Linear mappings of local preserving-majorization on matrix algebras

TL;DR

This paper characterizes when linear maps preserve majorization relations on matrices, showing that strictly decreasing vectors are special points where all isotone maps behave consistently.

Contribution

It proves that vectors with strictly decreasing entries are strictly all-isotone points for linear maps preserving majorization.

Findings

Vectors with strictly decreasing entries are strictly all-isotone points.

Characterization of linear maps that preserve majorization.

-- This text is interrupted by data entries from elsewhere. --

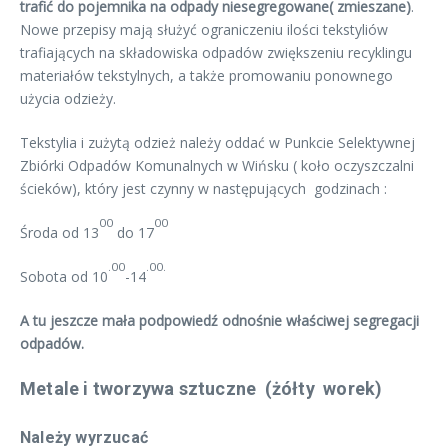
trafić do pojemnika na odpady niesegregowane( zmieszane)
.
Nowe przepisy mają służyć ograniczeniu ilości tekstyliów
trafiających na składowiska odpadów zwiększeniu recyklingu
materiałów tekstylnych, a także promowaniu ponownego
użycia odzieży.
Tekstylia i zużytą odzież należy oddać w Punkcie Selektywnej
Zbiórki Odpadów Komunalnych w Wińsku ( koło oczyszczalni
ścieków), który jest czynny w następujących godzinach :
00
00
Środa od 13
do 17
.00
.00.
Sobota od 10
-14
A tu jeszcze mała podpowiedź odnośnie właściwej segregacji
odpadów.
Metale i tworzywa sztuczne (żółty worek)
Należy wyrzucać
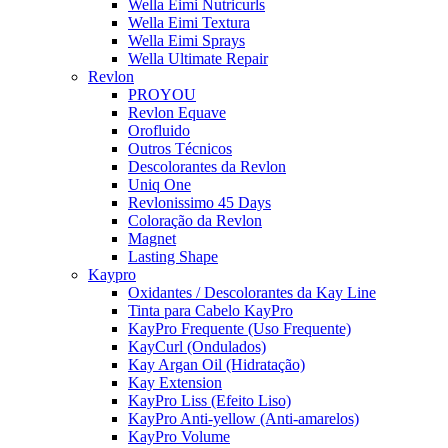
Wella Eimi Nutricurls
Wella Eimi Textura
Wella Eimi Sprays
Wella Ultimate Repair
Revlon
PROYOU
Revlon Equave
Orofluido
Outros Técnicos
Descolorantes da Revlon
Uniq One
Revlonissimo 45 Days
Coloração da Revlon
Magnet
Lasting Shape
Kaypro
Oxidantes / Descolorantes da Kay Line
Tinta para Cabelo KayPro
KayPro Frequente (Uso Frequente)
KayCurl (Ondulados)
Kay Argan Oil (Hidratação)
Kay Extension
KayPro Liss (Efeito Liso)
KayPro Anti-yellow (Anti-amarelos)
KayPro Volume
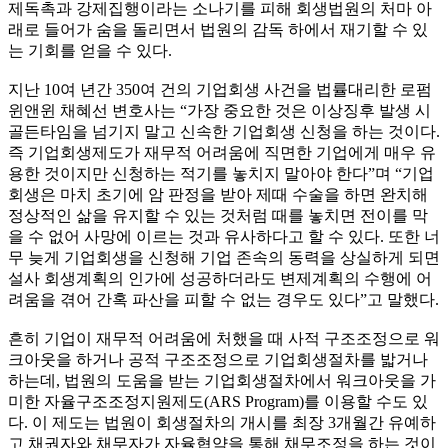
제독촉과 강제집행이라는 소나기를 피해 회생법원의 처마 아
래로 들어가 숨을 돌리면서 법원의 감독 하에서 재기할 수 있
는 기회를 얻을 수 있다.
지난 10여 년간 350여 건의 기업회생 사건을 법률대리한 로펌
윈앤윈 채혜선 변호사는 “가장 중요한 것은 이상징후 발생 시
골든타임을 넘기지 말고 신속한 기업회생 신청을 하는 것이다.
즉 기업회생제도가 재무적 어려움에 직면한 기업에게 매우 유
용한 것이지만 신청하는 적기를 놓치지 말아야 한다”며 “기업
회생은 마치 초기에 암 판정을 받아 제때 수술을 하면 완치해
정상적인 삶을 유지할 수 있는 것처럼 때를 놓치면 전이를 막
을 수 없어 사망에 이르는 것과 유사하다고 할 수 있다. 또한 너
무 늦게 기업회생을 신청해 기업 존속의 동력을 상실하게 되면
설사 회생계획의 인가에 성공하더라도 변제계획의 수행에 어
려움을 겪어 간혹 파산을 피할 수 없는 경우도 있다”고 말했다.
흔히 기업이 재무적 어려움에 처했을 때 사적 구조조정으로 워
크아웃을 하거나 공적 구조조정으로 기업회생절차를 밟거나
하는데, 법원의 도움을 받는 기업회생절차에서 워크아웃을 가
미한 자율구조조정지원제도(ARS Program)를 이용할 수도 있
다. 이 제도는 법원이 회생절차의 개시를 최장 3개월간 유예하
고 채권자와 채무자가 자율협약을 통해 채무조정을 하는 것이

Insight into the structure of isotone mappings on matrix algebras.

Abstract

Let $\M_{n\times n}$ be the algebra of all $n\times n$ matrices. For $x,y\in {R}^{n}$ it is said that $x$ is majorized by $y$ if there is a double stochastic matrix $A\in {M}_{n\times n}$ such that $x=Ay$ (denoted by $x\prec y$). Suppose that $\Phi$ is a linear mapping from ${R}^{n}$ into ${R}^{n}$, which is said to be strictly isotone if $\Phi(x)\prec \Phi(y)$ whenever $x\prec y$. We say that an element $\alpha\in {R}^{n}$ is a strictly all-isotone point if every strictly isotone $\varphi$ at $\alpha$ (i.e. $\Phi(\alpha)\prec\Phi(y)$ whenever $x\in {R}^{n}$ with $\alpha\prec x$, and $\Phi(x)\prec\Phi(\alpha)$ whenever $x\in {R}^{n}$ with $x\prec \alpha$) is a strictly isotone. In this paper we show that every $\alpha=(\alpha_{1},\alpha_{2},...,\alpha_{n})\in {R}^{n}$ with $\alpha_{1}>\alpha_{2}>...>\alpha_{n}$ is a strictly all-isotone point.